• **Dataset**:
--*--
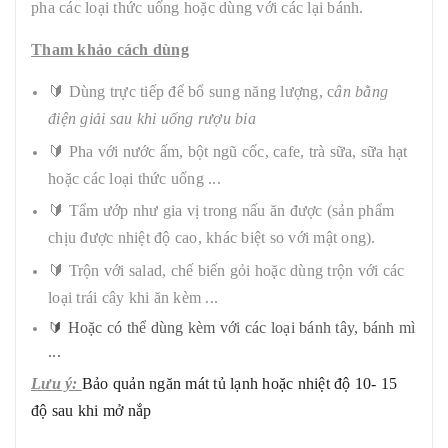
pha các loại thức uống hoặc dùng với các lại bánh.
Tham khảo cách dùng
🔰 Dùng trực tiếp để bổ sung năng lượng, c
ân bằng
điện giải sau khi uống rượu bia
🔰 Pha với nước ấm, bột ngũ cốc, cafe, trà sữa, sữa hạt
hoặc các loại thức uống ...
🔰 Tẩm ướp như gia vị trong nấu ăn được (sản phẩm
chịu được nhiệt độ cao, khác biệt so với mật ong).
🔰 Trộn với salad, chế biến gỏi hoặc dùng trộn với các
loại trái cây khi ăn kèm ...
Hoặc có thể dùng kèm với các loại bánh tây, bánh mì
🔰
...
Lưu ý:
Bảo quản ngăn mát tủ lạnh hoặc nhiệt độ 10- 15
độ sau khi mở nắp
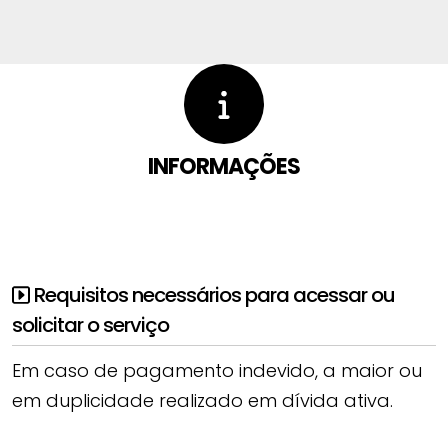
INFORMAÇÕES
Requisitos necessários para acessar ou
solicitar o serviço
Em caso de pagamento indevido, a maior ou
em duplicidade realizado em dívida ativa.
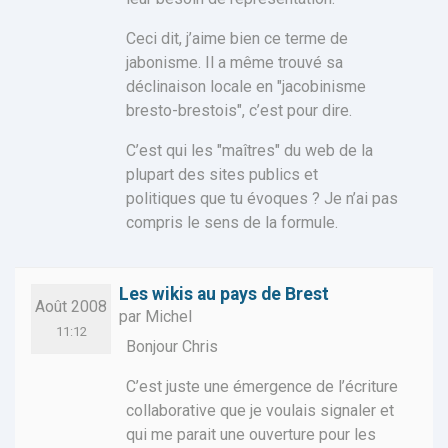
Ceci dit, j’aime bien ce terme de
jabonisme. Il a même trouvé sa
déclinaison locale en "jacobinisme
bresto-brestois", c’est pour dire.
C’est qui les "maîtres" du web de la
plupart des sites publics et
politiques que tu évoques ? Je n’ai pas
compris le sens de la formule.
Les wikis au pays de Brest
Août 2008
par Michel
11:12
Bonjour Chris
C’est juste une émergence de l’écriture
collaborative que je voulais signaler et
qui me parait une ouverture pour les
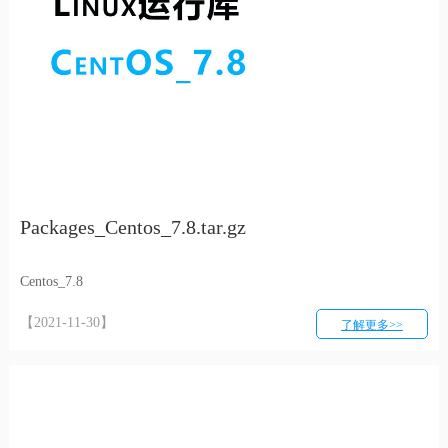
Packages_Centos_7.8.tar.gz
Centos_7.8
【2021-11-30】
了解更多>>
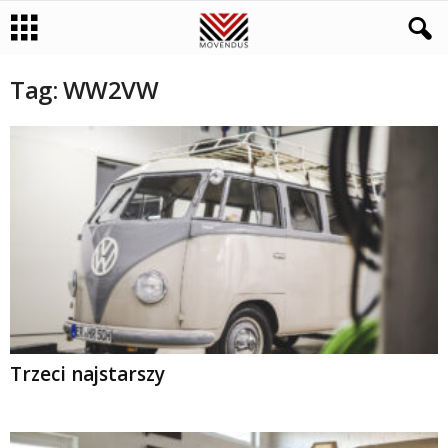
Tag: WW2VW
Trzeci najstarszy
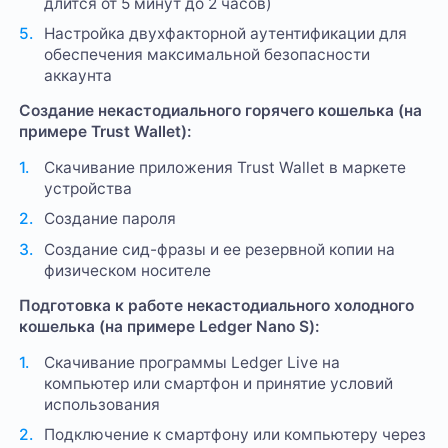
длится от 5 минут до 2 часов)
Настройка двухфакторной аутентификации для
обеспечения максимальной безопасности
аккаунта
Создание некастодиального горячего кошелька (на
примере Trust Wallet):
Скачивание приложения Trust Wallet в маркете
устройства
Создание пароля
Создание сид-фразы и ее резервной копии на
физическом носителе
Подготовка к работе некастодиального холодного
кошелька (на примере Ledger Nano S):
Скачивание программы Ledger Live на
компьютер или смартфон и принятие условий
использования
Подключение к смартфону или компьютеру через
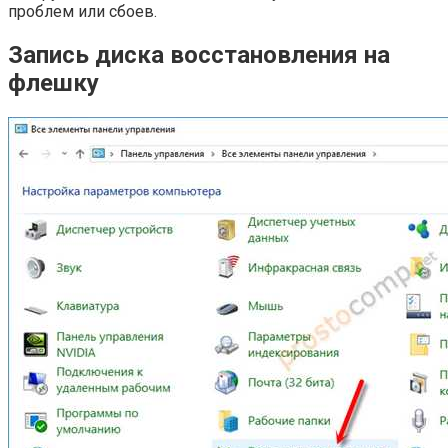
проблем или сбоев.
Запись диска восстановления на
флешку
--*--
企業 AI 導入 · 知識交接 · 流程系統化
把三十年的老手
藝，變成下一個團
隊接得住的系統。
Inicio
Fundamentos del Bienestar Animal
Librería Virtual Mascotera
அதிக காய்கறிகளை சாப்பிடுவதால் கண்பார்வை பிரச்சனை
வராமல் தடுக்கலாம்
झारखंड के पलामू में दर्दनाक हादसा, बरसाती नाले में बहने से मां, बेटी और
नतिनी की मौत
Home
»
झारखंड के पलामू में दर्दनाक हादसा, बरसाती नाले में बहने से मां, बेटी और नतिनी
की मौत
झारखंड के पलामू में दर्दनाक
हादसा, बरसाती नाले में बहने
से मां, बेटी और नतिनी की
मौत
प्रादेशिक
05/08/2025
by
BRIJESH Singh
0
--*--
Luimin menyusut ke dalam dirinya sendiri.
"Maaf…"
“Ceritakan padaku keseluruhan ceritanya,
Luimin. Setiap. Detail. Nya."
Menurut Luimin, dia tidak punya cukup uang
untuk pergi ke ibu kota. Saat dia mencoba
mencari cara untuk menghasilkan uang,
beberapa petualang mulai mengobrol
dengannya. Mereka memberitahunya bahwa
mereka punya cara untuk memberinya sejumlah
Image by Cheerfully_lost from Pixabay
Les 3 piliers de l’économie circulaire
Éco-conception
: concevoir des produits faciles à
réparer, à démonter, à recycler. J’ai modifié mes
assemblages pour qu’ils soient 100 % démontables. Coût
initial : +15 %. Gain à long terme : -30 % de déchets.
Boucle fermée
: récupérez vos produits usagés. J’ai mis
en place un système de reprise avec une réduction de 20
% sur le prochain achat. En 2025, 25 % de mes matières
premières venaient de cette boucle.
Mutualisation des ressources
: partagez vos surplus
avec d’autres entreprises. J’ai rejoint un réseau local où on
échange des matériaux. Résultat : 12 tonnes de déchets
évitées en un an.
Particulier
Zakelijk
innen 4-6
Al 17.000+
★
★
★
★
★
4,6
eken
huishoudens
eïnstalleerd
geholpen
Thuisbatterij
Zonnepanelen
--*--
Write back word for word every line in the entries above from the one with "INFORMAÇÕES" to the one with "déclinaison locale en", ends included, and none of the pictures.

INFORMAÇÕES
Requisitos necessários para acessar ou
solicitar o serviço
Em caso de pagamento indevido, a maior ou
em duplicidade realizado em dívida ativa.
Ceci dit, j’aime bien ce terme de
jabonisme. Il a même trouvé sa
déclinaison locale en "jacobinisme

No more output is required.